── THE INPUT ──

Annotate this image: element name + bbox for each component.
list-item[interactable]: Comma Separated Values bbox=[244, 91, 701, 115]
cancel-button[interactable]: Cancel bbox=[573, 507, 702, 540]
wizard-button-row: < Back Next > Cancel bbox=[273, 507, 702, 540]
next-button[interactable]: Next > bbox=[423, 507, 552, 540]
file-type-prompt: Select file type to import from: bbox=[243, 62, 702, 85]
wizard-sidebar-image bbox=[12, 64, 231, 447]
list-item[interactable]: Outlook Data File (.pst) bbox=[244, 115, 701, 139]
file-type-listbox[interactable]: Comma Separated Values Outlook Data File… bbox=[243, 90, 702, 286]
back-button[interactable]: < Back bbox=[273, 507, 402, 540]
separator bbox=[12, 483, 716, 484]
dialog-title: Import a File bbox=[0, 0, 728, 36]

───

**TASK OBJECTIVE:**
Copy out each record above exactly, leaving nothing out.

**RESULT:**
Annotate this image: element name + bbox for each component.
list-item[interactable]: Comma Separated Values bbox=[244, 91, 701, 115]
cancel-button[interactable]: Cancel bbox=[573, 507, 702, 540]
wizard-button-row: < Back Next > Cancel bbox=[273, 507, 702, 540]
next-button[interactable]: Next > bbox=[423, 507, 552, 540]
file-type-prompt: Select file type to import from: bbox=[243, 62, 702, 85]
wizard-sidebar-image bbox=[12, 64, 231, 447]
list-item[interactable]: Outlook Data File (.pst) bbox=[244, 115, 701, 139]
file-type-listbox[interactable]: Comma Separated Values Outlook Data File… bbox=[243, 90, 702, 286]
back-button[interactable]: < Back bbox=[273, 507, 402, 540]
separator bbox=[12, 483, 716, 484]
dialog-title: Import a File bbox=[0, 0, 728, 36]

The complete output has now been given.